▸ **Activity**
Reproduce the records below in full and exactly, without their images.

(Dataset items)

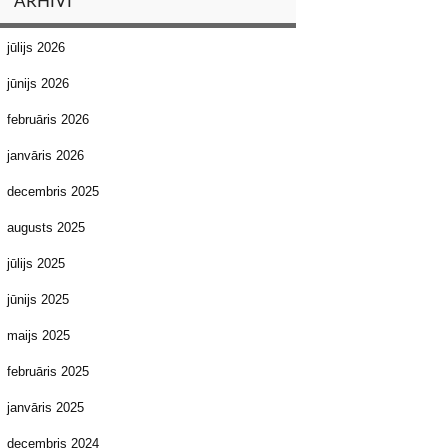
ARHĪVI
jūlijs 2026
jūnijs 2026
februāris 2026
janvāris 2026
decembris 2025
augusts 2025
jūlijs 2025
jūnijs 2025
maijs 2025
februāris 2025
janvāris 2025
decembris 2024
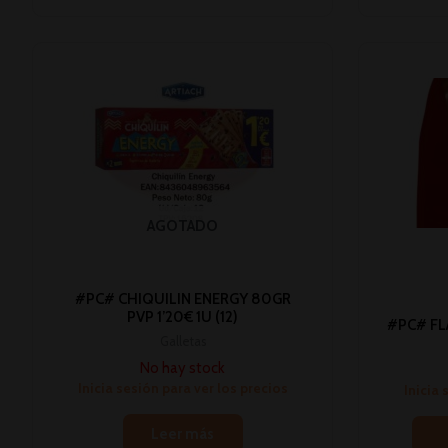
AGOTADO
#PC# CHIQUILIN ENERGY 80GR
PVP 1’20€ 1U (12)
#PC# FL
Galletas
No hay stock
Inicia sesión para ver los precios
Inicia 
Leer más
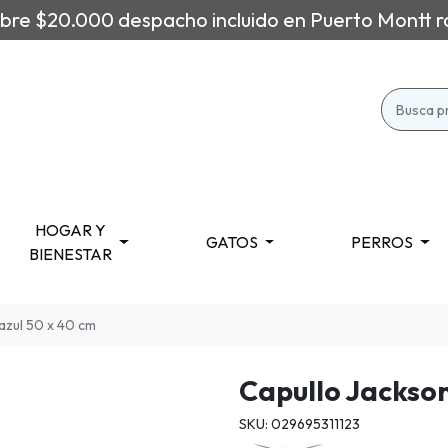
re $20.000 despacho incluido en Puerto Montt r
HOGAR Y
GATOS
PERROS
BIENESTAR
azul 50 x 40 cm
Capullo Jackson
SKU: 029695311123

▸ **Answer area**
ARHĪVI
jūlijs 2026
jūnijs 2026
februāris 2026
janvāris 2026
decembris 2025
augusts 2025
jūlijs 2025
jūnijs 2025
maijs 2025
februāris 2025
janvāris 2025
decembris 2024
AGOTADO
#PC# CHIQUILIN ENERGY 80GR
PVP 1’20€ 1U (12)
#PC# FL
Galletas
No hay stock
Inicia sesión para ver los precios
Inicia 
Leer más
re $20.000 despacho incluido en Puerto Montt r
HOGAR Y
GATOS
PERROS
BIENESTAR
azul 50 x 40 cm
Capullo Jackson
SKU: 029695311123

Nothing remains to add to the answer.